» **ASSIGNMENT**: Check each line of the entries below for the word "height", and copy the lines that have it.

» **DATA SHOWN**:
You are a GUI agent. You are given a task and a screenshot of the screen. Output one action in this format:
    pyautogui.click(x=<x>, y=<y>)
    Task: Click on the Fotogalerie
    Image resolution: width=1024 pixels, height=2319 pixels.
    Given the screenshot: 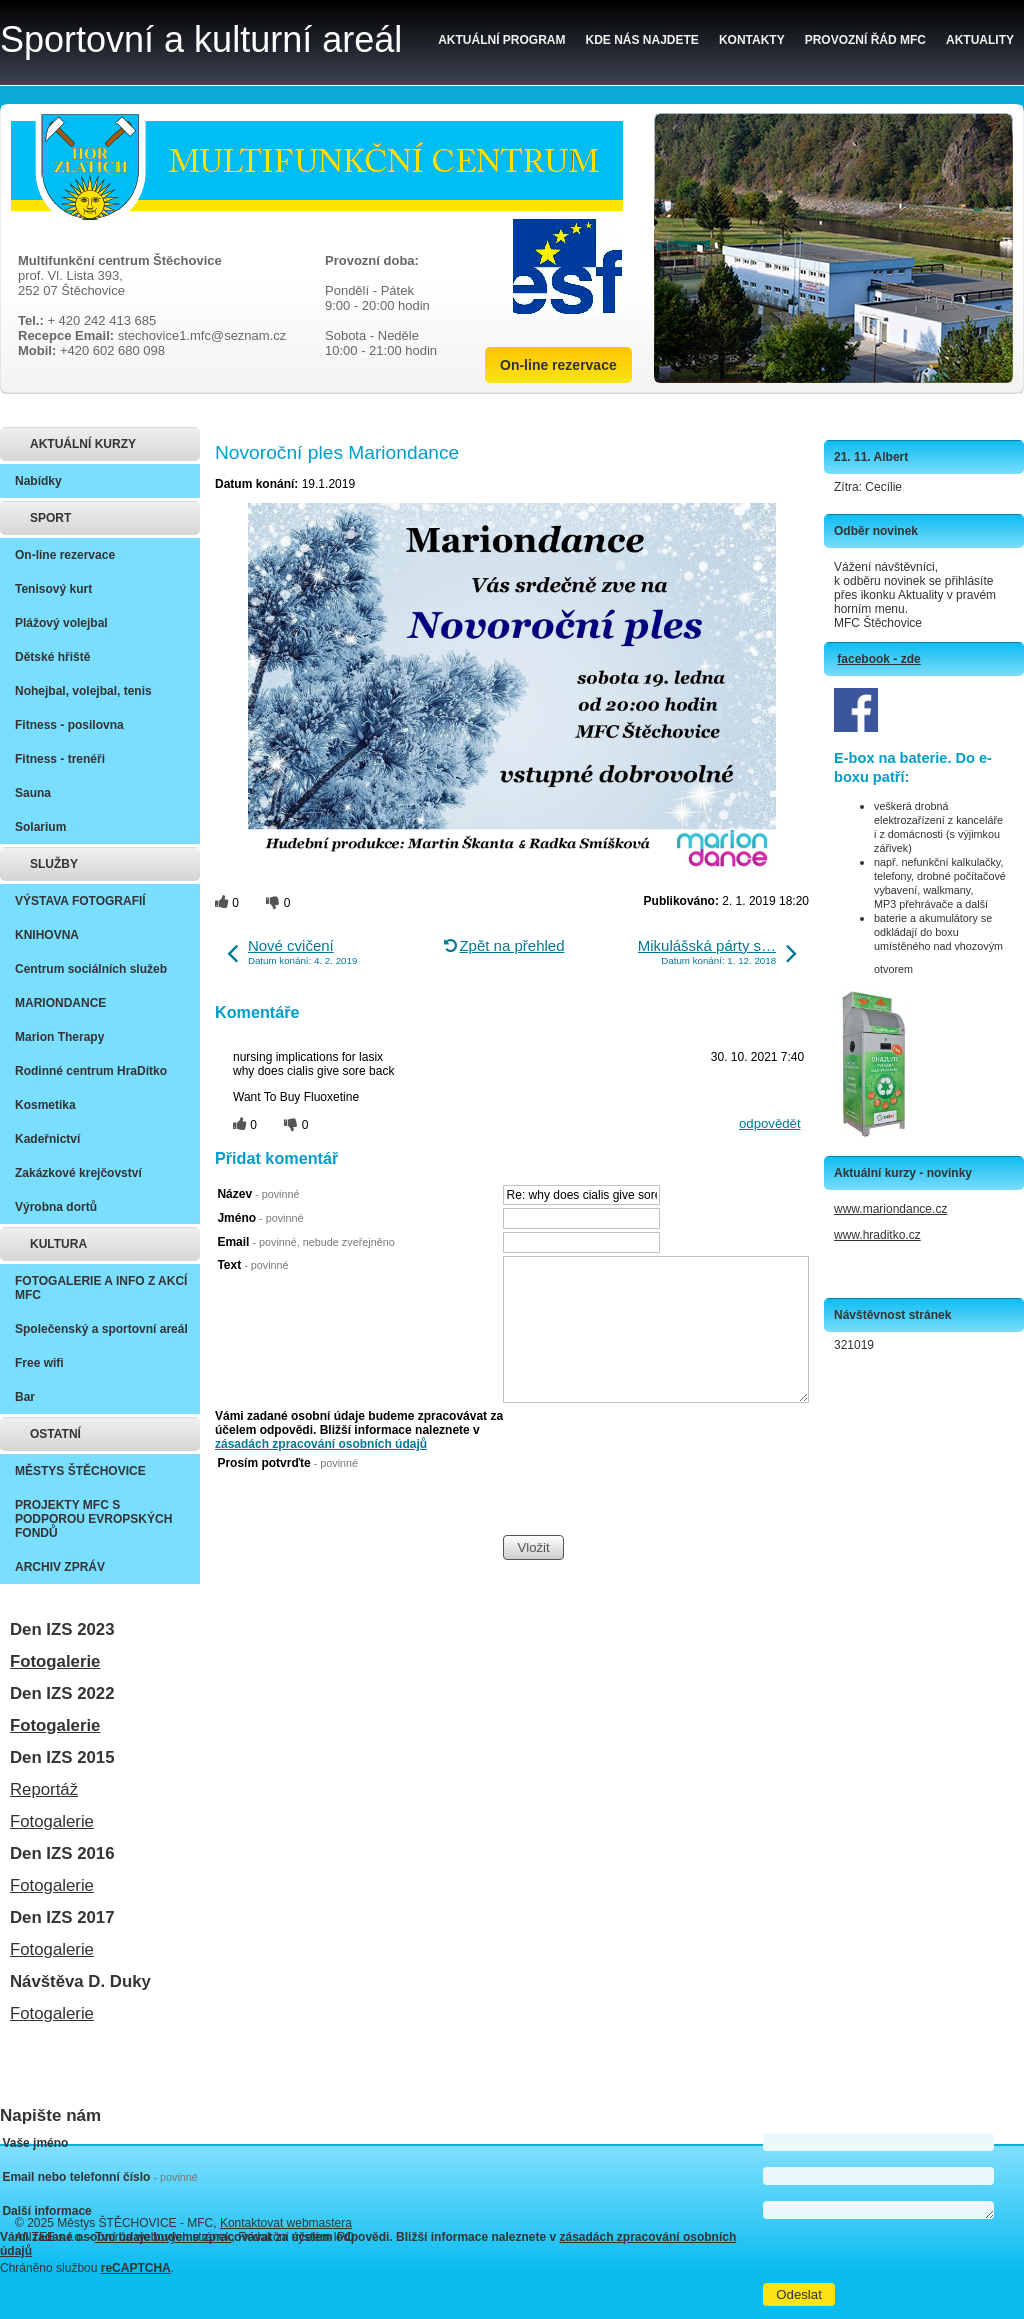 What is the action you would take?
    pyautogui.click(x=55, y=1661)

* * *

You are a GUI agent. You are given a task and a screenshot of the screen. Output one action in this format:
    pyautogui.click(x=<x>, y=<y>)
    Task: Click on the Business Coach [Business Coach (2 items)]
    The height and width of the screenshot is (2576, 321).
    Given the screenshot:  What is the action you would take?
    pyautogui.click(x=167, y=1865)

* * *

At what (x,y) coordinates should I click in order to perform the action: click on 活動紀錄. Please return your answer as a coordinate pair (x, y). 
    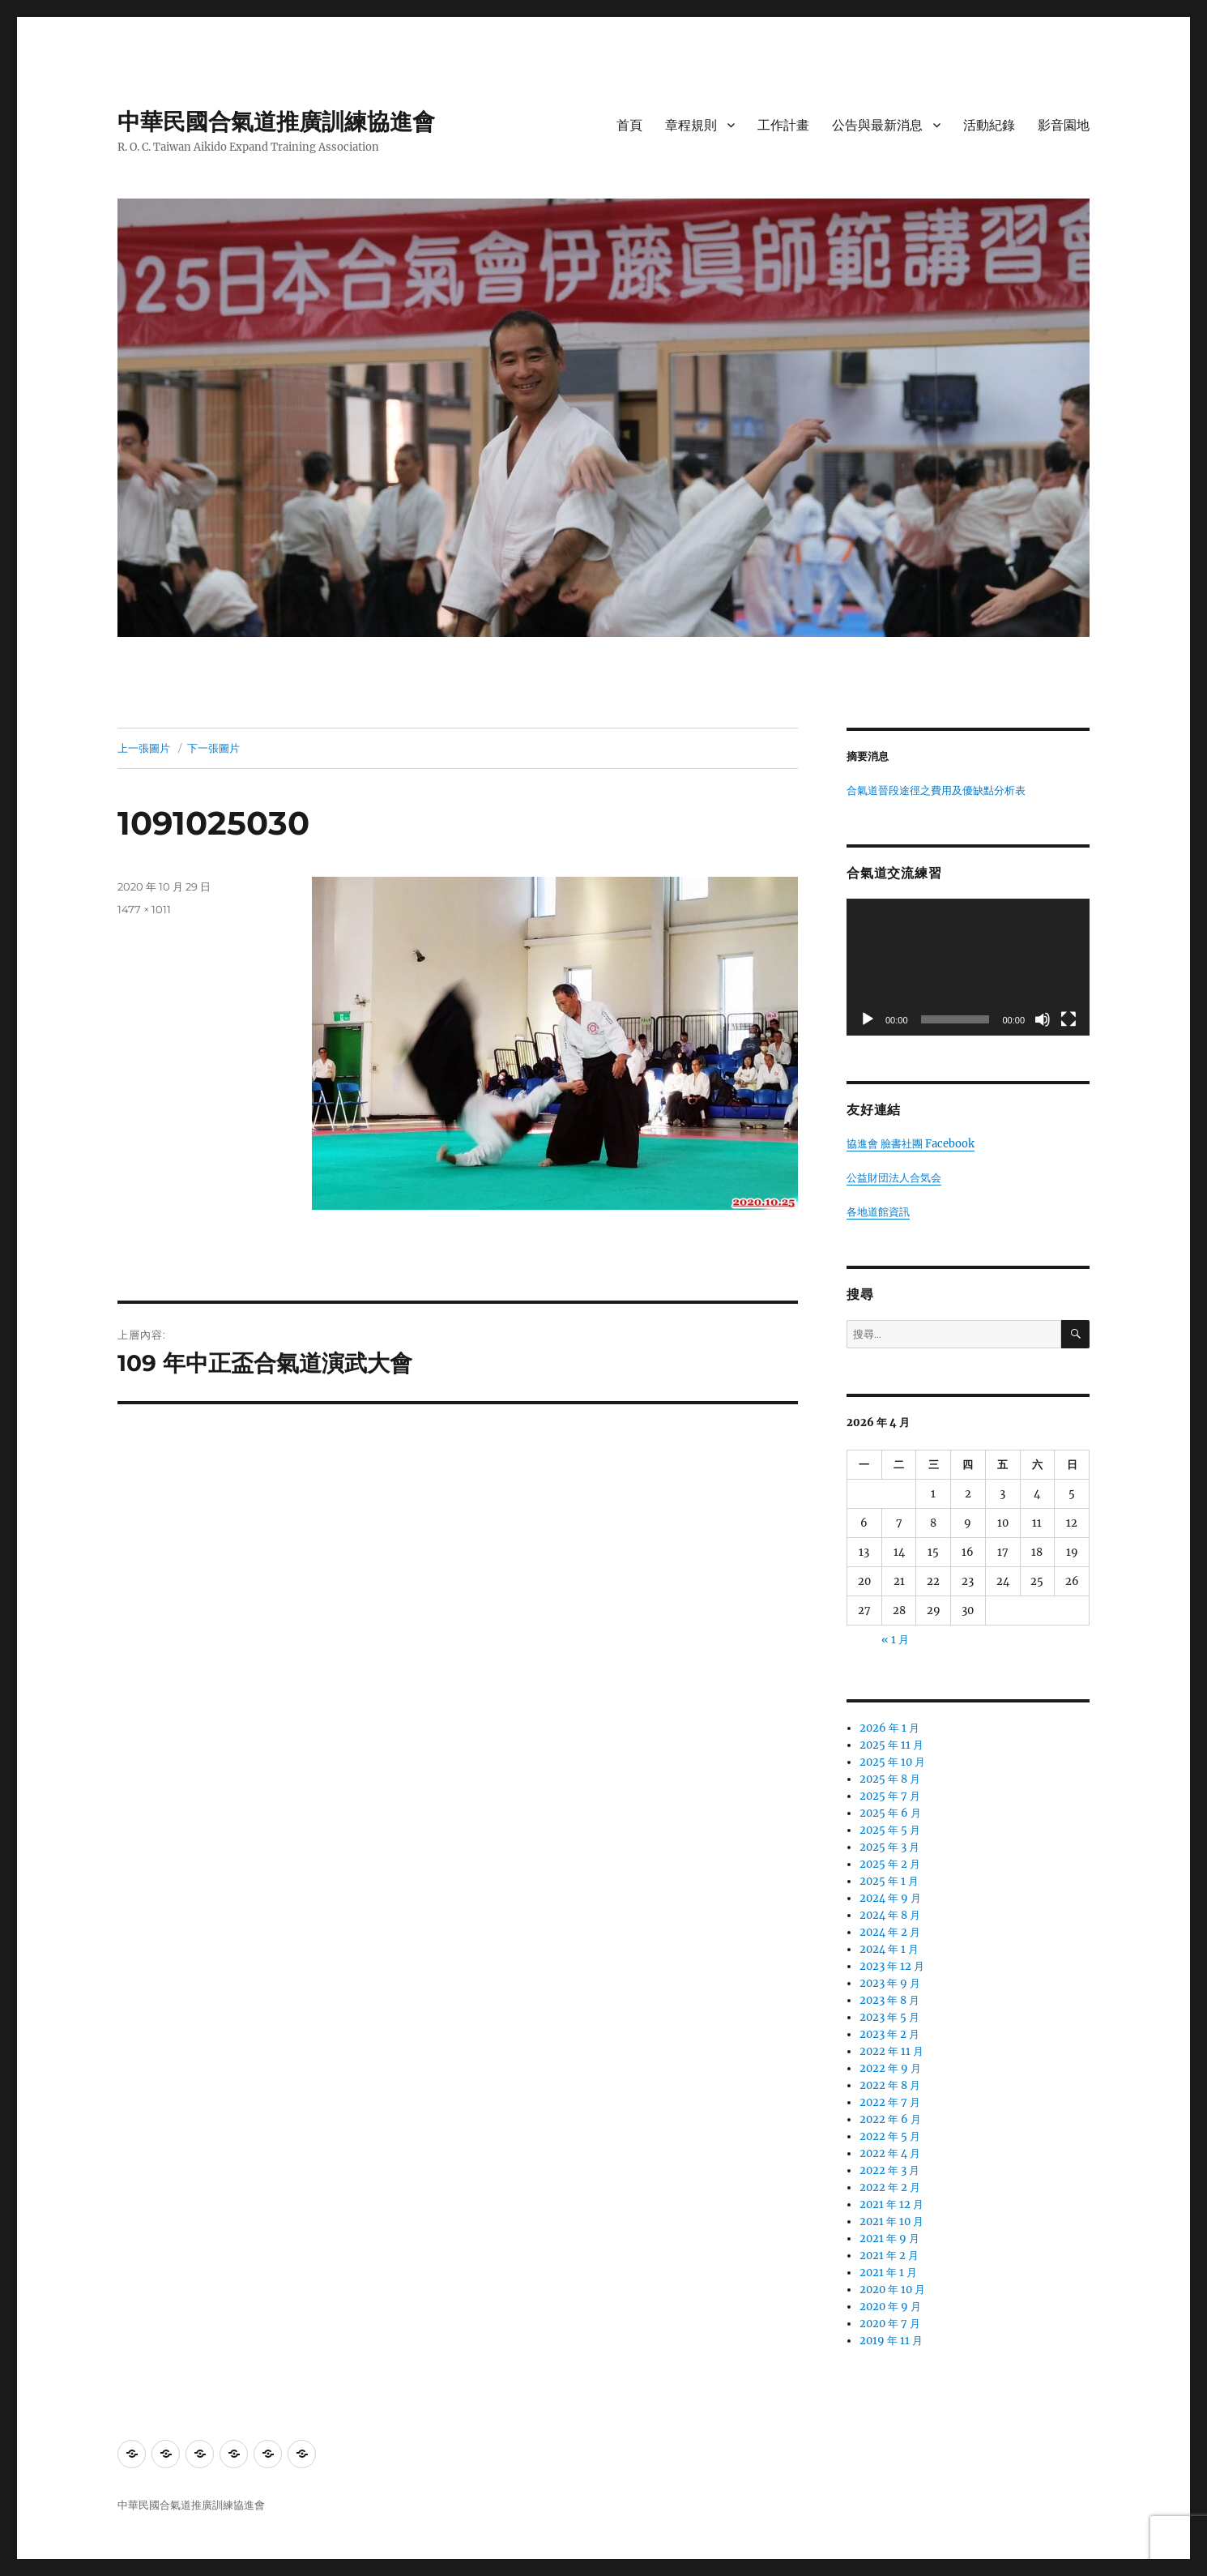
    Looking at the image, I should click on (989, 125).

» **RESULT OF THE TASK**:
    Image resolution: width=1024 pixels, height=2319 pixels.
    The height and width of the screenshot is (2576, 321).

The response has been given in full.